The old concept of academic freedom has gone by the board. Institutions demand that research is externally funded – the more the better as the institution, at least in the UK, demands a kind of tax (40% of that proposed) supposedly to cover corporate overheads including salaries of support staff. If an academic doesn’t pull in the dosh, she is not much favoured. If the individual doesn’t publish regularly either, there is a weasel sanction: Josephine Soap is declared ‘research inactive’. Consortia of researchers are more and more in vogue: managers and funders like ‘team players’, so individuals who are bright and confident enough to ‘stick their necks out’ cannot do that in a consortium publication and as often as not are ‘left on the bench’. Risk taking is more dangerous now and to stay ‘research active’, and in many cases of non-tenured posts getting a salary, an individual, even a few like-minded colleagues have to publish 2 or 3 papers a year.

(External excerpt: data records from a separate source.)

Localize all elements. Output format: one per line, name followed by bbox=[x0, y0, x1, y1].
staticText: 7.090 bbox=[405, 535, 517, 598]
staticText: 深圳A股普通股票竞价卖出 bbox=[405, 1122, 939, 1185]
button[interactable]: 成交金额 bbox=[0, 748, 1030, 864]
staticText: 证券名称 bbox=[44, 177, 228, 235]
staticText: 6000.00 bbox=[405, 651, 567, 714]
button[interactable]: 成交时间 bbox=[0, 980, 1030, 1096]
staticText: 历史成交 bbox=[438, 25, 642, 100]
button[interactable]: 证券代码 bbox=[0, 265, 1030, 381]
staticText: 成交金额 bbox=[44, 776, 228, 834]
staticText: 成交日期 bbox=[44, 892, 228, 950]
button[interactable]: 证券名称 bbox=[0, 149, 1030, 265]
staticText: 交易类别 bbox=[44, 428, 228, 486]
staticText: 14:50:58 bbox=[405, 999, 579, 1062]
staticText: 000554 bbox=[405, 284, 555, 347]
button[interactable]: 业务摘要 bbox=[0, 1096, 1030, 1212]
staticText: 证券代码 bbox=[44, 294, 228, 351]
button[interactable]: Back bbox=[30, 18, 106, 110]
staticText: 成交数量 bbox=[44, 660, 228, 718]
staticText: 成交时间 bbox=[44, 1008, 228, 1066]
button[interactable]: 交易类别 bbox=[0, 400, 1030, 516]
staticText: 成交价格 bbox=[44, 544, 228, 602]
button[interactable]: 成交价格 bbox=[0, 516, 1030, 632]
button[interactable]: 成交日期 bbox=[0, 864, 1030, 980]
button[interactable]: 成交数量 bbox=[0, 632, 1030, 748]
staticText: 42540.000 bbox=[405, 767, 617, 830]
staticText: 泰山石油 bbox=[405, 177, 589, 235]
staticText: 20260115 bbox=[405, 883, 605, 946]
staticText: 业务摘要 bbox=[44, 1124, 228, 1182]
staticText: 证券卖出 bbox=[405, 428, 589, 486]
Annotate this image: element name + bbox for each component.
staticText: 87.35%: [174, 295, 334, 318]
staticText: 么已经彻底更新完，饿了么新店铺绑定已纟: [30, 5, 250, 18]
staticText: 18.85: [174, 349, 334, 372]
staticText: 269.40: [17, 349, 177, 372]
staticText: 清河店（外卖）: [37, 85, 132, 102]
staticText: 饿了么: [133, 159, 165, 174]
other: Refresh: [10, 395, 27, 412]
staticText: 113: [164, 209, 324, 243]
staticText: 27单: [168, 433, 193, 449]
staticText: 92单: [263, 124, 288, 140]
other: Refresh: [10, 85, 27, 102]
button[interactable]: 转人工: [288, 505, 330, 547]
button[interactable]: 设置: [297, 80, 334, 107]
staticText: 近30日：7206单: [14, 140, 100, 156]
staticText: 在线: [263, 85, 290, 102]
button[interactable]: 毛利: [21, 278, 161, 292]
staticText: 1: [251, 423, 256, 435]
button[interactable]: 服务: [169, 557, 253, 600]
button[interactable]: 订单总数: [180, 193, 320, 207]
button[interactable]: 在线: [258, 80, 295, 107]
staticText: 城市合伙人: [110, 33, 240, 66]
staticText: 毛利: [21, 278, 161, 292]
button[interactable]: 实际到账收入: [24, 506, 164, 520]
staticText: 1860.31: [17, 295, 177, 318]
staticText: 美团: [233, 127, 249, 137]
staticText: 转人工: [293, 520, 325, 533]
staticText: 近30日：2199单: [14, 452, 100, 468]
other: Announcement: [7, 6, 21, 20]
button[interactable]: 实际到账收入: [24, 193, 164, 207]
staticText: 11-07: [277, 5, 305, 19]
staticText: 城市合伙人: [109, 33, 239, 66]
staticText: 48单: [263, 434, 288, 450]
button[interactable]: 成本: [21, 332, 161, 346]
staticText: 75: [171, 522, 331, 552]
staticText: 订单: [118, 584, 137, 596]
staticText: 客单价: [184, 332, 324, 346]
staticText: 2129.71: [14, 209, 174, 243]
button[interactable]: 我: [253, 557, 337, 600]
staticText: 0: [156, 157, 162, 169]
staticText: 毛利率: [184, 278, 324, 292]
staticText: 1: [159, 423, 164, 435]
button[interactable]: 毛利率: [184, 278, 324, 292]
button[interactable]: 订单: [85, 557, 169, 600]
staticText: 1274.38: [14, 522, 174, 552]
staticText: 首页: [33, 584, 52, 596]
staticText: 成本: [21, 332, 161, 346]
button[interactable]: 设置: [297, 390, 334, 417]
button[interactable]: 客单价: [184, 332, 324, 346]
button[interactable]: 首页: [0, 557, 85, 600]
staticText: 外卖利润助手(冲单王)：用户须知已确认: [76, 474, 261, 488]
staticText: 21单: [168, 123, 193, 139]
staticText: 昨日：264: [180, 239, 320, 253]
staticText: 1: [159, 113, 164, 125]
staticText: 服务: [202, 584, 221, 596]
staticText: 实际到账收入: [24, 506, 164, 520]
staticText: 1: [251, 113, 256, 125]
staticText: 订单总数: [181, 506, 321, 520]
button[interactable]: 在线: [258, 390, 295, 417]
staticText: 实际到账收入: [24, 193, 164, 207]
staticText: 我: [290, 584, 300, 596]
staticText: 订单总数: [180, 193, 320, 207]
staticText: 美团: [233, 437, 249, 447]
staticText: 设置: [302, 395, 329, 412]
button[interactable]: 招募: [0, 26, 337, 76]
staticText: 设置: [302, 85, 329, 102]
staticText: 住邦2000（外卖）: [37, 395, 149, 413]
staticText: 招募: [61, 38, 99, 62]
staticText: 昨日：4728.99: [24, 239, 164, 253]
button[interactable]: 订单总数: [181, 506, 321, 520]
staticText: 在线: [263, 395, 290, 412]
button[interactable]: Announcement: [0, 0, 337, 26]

It’s worth mentioning that open access publishing is not just all the rage, it has become more or less compulsory. Of course, it has some benefits for scientists in less well-heeled countries, but there is a downside. You have to raise the cash demanded by journals for the privilege or potentially universal access – at least US$1000 a pop, depending on a journals Impact Factor, and that of course is an odiously essential corporate consideration – and having done that woe betide those who do not publish and spend it. Academic publishing is the most profitable sector of the trade, the more so as print is supplanted by electronic delivery – the 50 free reprints is a thing of the past. So there are more and more journals and each of them strives to get out more issues per year, and of course those have to be filled. To me, this all adds up to more and more ‘pot-boiler’ articles and a tendency to maximise the flesh rendered from the body of research work and into the pot. Taken together with the stresses of commodification in higher education and the now vertical corporate structures from which it is constituted, it shouldn’t be a surprise that excitement and inspiration are at a premium in the weekly and monthly output of such a marginal science as that concerned with how the world works.